--- EXERCISE BRIEF ---
Every entry below should be written out exactly, and no image should appear.

======== INPUT FOR THIS TASK

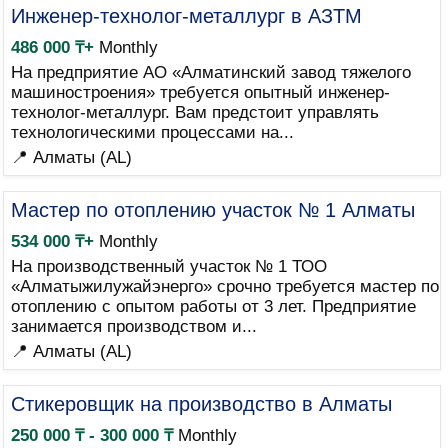
Инженер-технолог-металлург в АЗТМ
486 000 ₸+
Monthly
На предприятие АО «Алматинский завод тяжелого
машиностроения» требуется опытный инженер-
технолог-металлург. Вам предстоит управлять
технологическими процессами на...
📍 Алматы (AL)
Мастер по отоплению участок № 1 Алматы
534 000 ₸+
Monthly
На производственный участок № 1 ТОО
«Алматыжилужайэнерго» срочно требуется мастер по
отоплению с опытом работы от 3 лет. Предприятие
занимается производством и...
📍 Алматы (AL)
Стикеровщик на производство в Алматы
250 000 ₸ - 300 000 ₸
Monthly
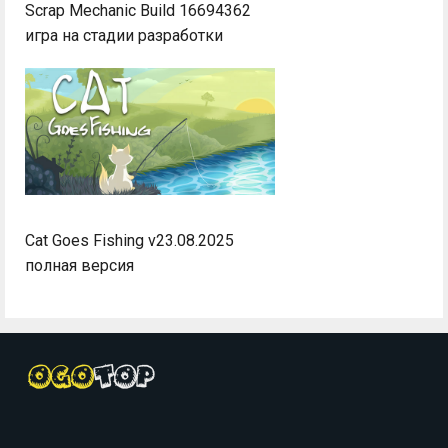
Scrap Mechanic Build 16694362
игра на стадии разработки
Cat Goes Fishing v23.08.2025
полная версия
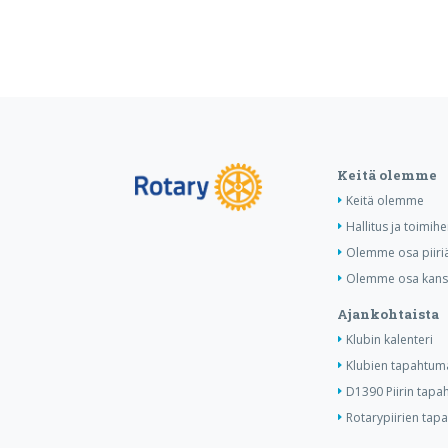
Keitä olemme
Keitä olemme
Hallitus ja toimihe
Olemme osa piiri
Olemme osa kansa
Ajankohtaista
Klubin kalenteri
Klubien tapahtuma
D1390 Piirin tapa
Rotarypiirien tap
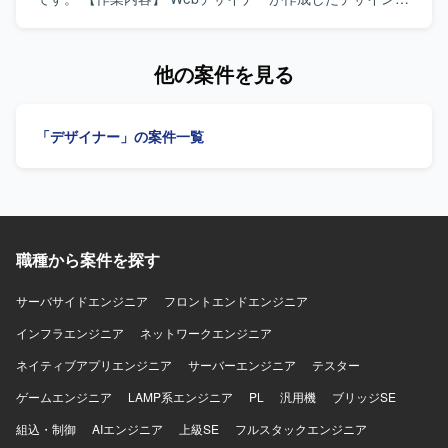
とで、運用設計や改善提案にも携わる機会があり、マーケ
ンプ（Figma／XD／Photoshop等）をもとに、HTML／CSS
ティングチームの中核メンバーとしてご活躍いただけま
／JavaScriptを用いたコーディング・実装業務を行っていた
す。 【開発環境】 MAツールとしてMarketoを中心に、
だきます。レスポンシブデザインへの対応や、デザインを
他の案件を見る
HTML/CSSで構成されたLPやフォームを取り扱う環境とな
忠実に再現する実装も担当していただきます。 【求める人
ります。
物像】 デザイン意図を汲み取りながら、細部までこだわっ
てコーディングができる方を求めています。AIツールを活
「デザイナー」の案件一覧
用した効率的な開発に前向きで、チームメンバーと積極的
にコミュニケーションを取りながら作業を進められる方が
望ましいです。 【ポジションの魅力】 AIツールを積極的に
活用できる環境で、最新のAI活用ノウハウを実務を通じて
身につけることができます。メンバー同士のコミュニケー
ションが活発で活気のある現場であり、裁量を持って実
職種から案件を探す
装・コーディングに関わることができます。 【開発環境】
デザインカンプにFigma／XD／Photoshop等を使用し、フ
ロントエンド実装にHTML／CSS／JavaScriptを用いた環境
サーバサイドエンジニア
フロントエンドエンジニア
です。
インフラエンジニア
ネットワークエンジニア
ネイティブアプリエンジニア
サーバーエンジニア
テスター
ゲームエンジニア
LAMP系エンジニア
PL
汎用機
ブリッジSE
組込・制御
AIエンジニア
上級SE
フルスタックエンジニア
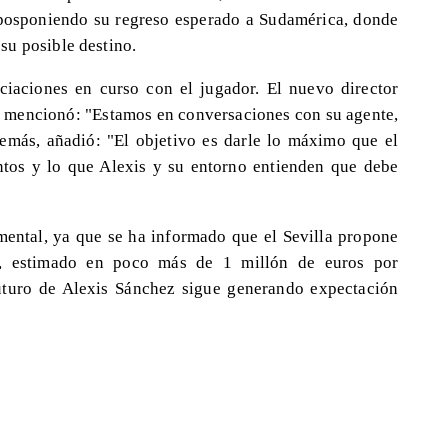
 posponiendo su regreso esperado a Sudamérica, donde
su posible destino.
ciaciones en curso con el jugador. El nuevo director
o, mencionó: "Estamos en conversaciones con su agente,
demás, añadió: "El objetivo es darle lo máximo que el
ntos y lo que Alexis y su entorno entienden que debe
amental, ya que se ha informado que el Sevilla propone
or, estimado en poco más de 1 millón de euros por
uturo de Alexis Sánchez sigue generando expectación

================

--- PROBLEM SOLUTION ---
Инженер-технолог-металлург в АЗТМ
486 000 ₸+
Monthly
На предприятие АО «Алматинский завод тяжелого
машиностроения» требуется опытный инженер-
технолог-металлург. Вам предстоит управлять
технологическими процессами на...
📍 Алматы (AL)
Мастер по отоплению участок № 1 Алматы
534 000 ₸+
Monthly
На производственный участок № 1 ТОО
«Алматыжилужайэнерго» срочно требуется мастер по
отоплению с опытом работы от 3 лет. Предприятие
занимается производством и...
📍 Алматы (AL)
Стикеровщик на производство в Алматы
250 000 ₸ - 300 000 ₸
Monthly
Scrap Mechanic Build 16694362
игра на стадии разработки
Cat Goes Fishing v23.08.2025
полная версия
Keitä olemme
Keitä olemme
Hallitus ja toimihe
Olemme osa piiri
Olemme osa kansa
Ajankohtaista
Klubin kalenteri
Klubien tapahtuma
D1390 Piirin tapa
Rotarypiirien tap
とで、運用設計や改善提案にも携わる機会があり、マーケ
ンプ（Figma／XD／Photoshop等）をもとに、HTML／CSS
ティングチームの中核メンバーとしてご活躍いただけま
／JavaScriptを用いたコーディング・実装業務を行っていた
す。 【開発環境】 MAツールとしてMarketoを中心に、
だきます。レスポンシブデザインへの対応や、デザインを
他の案件を見る
HTML/CSSで構成されたLPやフォームを取り扱う環境とな
忠実に再現する実装も担当していただきます。 【求める人
ります。
物像】 デザイン意図を汲み取りながら、細部までこだわっ
てコーディングができる方を求めています。AIツールを活
「デザイナー」の案件一覧
用した効率的な開発に前向きで、チームメンバーと積極的
にコミュニケーションを取りながら作業を進められる方が
望ましいです。 【ポジションの魅力】 AIツールを積極的に
活用できる環境で、最新のAI活用ノウハウを実務を通じて
身につけることができます。メンバー同士のコミュニケー
ションが活発で活気のある現場であり、裁量を持って実
職種から案件を探す
装・コーディングに関わることができます。 【開発環境】
デザインカンプにFigma／XD／Photoshop等を使用し、フ
ロントエンド実装にHTML／CSS／JavaScriptを用いた環境
サーバサイドエンジニア
フロントエンドエンジニア
です。
インフラエンジニア
ネットワークエンジニア
ネイティブアプリエンジニア
サーバーエンジニア
テスター
ゲームエンジニア
LAMP系エンジニア
PL
汎用機
ブリッジSE
組込・制御
AIエンジニア
上級SE
フルスタックエンジニア
 posponiendo su regreso esperado a Sudamérica, donde
su posible destino.
ciaciones en curso con el jugador. El nuevo director
o, mencionó: "Estamos en conversaciones con su agente,
demás, añadió: "El objetivo es darle lo máximo que el
ntos y lo que Alexis y su entorno entienden que debe
amental, ya que se ha informado que el Sevilla propone
or, estimado en poco más de 1 millón de euros por
uturo de Alexis Sánchez sigue generando expectación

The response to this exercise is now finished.